The data =
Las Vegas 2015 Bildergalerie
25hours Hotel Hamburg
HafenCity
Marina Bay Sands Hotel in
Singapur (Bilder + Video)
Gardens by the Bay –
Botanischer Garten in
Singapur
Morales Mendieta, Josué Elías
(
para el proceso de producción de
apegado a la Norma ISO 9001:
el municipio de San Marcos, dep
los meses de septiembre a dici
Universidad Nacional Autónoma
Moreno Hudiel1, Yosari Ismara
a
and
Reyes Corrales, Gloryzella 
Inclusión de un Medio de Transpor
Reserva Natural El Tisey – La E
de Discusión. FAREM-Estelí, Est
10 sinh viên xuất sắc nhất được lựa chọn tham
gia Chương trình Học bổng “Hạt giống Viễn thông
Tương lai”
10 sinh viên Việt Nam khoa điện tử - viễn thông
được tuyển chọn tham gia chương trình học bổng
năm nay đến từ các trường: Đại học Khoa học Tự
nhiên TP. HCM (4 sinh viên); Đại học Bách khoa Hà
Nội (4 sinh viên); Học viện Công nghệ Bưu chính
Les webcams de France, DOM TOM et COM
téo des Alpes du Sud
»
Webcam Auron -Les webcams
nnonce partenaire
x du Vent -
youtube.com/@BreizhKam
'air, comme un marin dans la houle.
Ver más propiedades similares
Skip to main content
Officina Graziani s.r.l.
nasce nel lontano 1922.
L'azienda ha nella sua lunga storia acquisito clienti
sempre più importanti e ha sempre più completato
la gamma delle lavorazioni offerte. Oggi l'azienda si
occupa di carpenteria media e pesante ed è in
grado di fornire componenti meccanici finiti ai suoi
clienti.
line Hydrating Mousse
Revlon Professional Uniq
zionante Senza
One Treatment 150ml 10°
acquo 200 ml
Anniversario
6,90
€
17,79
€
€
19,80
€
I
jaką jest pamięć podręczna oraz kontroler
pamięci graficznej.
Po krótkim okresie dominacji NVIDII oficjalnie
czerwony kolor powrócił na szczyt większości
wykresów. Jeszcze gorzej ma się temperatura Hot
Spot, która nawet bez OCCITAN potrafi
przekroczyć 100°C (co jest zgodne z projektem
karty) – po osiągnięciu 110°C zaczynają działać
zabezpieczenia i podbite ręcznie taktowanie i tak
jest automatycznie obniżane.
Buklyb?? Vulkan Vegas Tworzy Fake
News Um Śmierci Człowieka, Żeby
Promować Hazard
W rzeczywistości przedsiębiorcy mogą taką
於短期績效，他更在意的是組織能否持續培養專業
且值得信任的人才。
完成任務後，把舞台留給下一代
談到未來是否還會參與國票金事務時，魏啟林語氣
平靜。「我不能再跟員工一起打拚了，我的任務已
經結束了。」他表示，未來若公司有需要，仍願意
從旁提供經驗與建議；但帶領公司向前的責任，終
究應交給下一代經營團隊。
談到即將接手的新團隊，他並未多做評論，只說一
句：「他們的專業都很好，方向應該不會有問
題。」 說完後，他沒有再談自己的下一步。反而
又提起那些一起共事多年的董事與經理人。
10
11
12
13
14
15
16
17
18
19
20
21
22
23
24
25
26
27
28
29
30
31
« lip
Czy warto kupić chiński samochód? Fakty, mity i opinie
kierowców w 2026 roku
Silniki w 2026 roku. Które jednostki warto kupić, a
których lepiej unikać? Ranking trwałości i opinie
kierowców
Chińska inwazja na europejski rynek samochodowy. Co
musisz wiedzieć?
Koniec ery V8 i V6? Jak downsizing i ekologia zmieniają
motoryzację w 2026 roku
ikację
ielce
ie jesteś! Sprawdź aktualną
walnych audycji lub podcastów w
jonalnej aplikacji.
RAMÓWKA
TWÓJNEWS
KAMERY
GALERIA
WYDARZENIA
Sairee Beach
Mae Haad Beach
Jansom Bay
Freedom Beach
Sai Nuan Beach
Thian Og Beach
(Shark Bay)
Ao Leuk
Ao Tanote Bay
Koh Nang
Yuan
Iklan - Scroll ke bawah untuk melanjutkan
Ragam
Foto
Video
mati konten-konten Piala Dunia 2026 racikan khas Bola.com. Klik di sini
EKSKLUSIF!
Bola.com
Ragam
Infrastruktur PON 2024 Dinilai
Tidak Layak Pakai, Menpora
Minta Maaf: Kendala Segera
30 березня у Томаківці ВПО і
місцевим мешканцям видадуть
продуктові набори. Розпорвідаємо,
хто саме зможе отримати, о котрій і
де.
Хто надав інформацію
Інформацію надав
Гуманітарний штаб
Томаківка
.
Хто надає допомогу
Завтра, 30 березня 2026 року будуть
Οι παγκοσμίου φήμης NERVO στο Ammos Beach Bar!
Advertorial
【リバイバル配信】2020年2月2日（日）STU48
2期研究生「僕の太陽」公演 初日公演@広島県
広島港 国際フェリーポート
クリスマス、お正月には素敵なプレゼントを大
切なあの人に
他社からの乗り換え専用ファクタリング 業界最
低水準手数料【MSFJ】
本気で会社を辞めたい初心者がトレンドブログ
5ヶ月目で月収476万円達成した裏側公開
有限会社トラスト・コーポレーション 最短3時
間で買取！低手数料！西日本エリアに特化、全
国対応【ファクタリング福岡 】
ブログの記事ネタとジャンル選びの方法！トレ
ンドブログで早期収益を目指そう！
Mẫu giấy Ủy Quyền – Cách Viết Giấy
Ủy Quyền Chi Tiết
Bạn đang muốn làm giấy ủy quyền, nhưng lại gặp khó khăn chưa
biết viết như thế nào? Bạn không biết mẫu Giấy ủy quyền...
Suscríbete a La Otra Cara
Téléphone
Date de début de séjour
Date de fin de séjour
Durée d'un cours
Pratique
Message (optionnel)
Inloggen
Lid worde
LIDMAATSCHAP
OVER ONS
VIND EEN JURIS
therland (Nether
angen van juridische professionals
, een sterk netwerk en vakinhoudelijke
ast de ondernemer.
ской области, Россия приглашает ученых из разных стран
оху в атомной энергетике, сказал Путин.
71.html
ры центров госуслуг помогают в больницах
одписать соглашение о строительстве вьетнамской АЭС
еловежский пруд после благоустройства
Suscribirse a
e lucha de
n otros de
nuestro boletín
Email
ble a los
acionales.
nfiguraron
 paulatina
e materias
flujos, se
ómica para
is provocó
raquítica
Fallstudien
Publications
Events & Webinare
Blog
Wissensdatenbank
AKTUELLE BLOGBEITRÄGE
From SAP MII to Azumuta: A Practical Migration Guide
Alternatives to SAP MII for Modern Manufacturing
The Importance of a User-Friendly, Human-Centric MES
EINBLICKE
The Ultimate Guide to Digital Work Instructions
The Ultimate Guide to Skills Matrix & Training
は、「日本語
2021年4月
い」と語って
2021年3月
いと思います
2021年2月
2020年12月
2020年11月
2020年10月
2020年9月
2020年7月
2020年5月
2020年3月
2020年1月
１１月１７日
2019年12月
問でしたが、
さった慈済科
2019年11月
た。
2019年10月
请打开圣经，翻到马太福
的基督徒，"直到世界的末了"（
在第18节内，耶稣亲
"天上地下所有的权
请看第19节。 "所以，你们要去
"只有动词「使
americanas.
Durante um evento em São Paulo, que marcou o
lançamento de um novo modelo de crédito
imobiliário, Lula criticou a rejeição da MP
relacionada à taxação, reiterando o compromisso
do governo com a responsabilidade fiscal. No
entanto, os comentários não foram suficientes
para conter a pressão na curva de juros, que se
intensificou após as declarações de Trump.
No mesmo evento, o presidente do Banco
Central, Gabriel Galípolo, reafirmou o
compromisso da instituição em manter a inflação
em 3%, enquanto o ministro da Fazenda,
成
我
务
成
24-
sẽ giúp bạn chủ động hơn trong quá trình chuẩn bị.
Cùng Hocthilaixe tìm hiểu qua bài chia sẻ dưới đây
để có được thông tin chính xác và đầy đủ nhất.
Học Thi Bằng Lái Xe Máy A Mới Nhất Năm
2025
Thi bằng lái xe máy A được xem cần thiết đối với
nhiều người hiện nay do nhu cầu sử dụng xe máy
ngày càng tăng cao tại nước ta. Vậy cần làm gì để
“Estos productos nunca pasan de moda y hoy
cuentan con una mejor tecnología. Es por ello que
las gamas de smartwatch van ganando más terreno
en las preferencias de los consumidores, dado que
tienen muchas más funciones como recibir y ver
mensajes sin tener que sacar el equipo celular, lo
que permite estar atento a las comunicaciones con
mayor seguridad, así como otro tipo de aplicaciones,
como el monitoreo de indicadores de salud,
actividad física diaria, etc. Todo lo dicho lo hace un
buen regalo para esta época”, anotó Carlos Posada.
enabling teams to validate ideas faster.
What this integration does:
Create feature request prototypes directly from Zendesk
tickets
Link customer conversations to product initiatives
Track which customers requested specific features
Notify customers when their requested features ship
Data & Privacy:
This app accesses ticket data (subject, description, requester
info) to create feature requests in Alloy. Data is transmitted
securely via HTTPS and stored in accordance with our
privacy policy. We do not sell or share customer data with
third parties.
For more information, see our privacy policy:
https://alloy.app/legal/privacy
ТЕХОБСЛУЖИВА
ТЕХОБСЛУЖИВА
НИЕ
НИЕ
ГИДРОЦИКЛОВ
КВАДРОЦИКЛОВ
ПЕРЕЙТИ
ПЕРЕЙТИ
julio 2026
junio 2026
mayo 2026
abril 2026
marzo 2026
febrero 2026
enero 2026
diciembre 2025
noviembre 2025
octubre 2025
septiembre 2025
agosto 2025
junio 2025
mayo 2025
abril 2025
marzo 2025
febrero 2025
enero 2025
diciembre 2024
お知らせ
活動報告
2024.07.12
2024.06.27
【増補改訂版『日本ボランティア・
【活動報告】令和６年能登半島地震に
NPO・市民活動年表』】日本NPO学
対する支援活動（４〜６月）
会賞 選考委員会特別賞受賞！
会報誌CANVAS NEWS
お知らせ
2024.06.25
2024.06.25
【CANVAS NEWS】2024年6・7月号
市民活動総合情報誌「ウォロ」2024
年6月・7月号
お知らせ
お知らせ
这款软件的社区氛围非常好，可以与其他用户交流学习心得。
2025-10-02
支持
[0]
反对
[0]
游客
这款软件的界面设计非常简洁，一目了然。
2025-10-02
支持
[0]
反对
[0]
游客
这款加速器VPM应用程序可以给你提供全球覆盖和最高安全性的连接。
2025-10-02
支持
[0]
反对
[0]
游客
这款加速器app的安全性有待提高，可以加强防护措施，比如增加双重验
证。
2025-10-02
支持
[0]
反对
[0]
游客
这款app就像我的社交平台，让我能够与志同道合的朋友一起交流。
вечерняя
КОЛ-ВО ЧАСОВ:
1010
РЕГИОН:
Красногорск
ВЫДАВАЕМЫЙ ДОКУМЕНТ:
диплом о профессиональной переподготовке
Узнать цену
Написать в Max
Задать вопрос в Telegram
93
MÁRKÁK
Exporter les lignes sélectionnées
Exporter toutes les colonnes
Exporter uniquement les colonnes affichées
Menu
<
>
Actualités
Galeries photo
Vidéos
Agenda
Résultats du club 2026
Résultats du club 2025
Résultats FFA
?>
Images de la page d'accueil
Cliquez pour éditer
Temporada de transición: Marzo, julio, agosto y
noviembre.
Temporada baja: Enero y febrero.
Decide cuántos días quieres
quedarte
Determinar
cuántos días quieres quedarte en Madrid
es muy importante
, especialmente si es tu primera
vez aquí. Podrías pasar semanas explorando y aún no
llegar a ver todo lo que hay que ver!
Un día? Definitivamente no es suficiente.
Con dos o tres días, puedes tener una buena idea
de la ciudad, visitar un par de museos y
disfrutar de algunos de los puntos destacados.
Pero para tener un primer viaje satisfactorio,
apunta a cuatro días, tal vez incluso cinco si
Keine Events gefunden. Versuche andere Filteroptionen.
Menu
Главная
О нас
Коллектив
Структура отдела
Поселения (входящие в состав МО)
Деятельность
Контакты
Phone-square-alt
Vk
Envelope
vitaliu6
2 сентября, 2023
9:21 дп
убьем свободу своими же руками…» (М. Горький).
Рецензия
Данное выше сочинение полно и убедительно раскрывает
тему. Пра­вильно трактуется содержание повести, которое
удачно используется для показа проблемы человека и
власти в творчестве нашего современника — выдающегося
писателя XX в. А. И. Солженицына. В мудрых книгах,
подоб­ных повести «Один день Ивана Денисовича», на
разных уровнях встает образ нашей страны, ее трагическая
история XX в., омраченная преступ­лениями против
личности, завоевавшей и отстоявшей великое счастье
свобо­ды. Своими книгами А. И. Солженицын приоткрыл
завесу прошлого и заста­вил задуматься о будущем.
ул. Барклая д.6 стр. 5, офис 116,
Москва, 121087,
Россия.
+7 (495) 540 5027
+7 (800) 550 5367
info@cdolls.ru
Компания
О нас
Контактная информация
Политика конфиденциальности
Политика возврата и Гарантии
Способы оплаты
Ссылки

Exercise description =
What is needed is an exact copy of the lines from the start of the listing through the line where "nhiên TP. HCM" sits, please, both end lines included and nothing more.

Exercise result =
Las Vegas 2015 Bildergalerie
25hours Hotel Hamburg
HafenCity
Marina Bay Sands Hotel in
Singapur (Bilder + Video)
Gardens by the Bay –
Botanischer Garten in
Singapur
Morales Mendieta, Josué Elías
(
para el proceso de producción de
apegado a la Norma ISO 9001:
el municipio de San Marcos, dep
los meses de septiembre a dici
Universidad Nacional Autónoma
Moreno Hudiel1, Yosari Ismara
a
and
Reyes Corrales, Gloryzella 
Inclusión de un Medio de Transpor
Reserva Natural El Tisey – La E
de Discusión. FAREM-Estelí, Est
10 sinh viên xuất sắc nhất được lựa chọn tham
gia Chương trình Học bổng “Hạt giống Viễn thông
Tương lai”
10 sinh viên Việt Nam khoa điện tử - viễn thông
được tuyển chọn tham gia chương trình học bổng
năm nay đến từ các trường: Đại học Khoa học Tự
nhiên TP. HCM (4 sinh viên); Đại học Bách khoa Hà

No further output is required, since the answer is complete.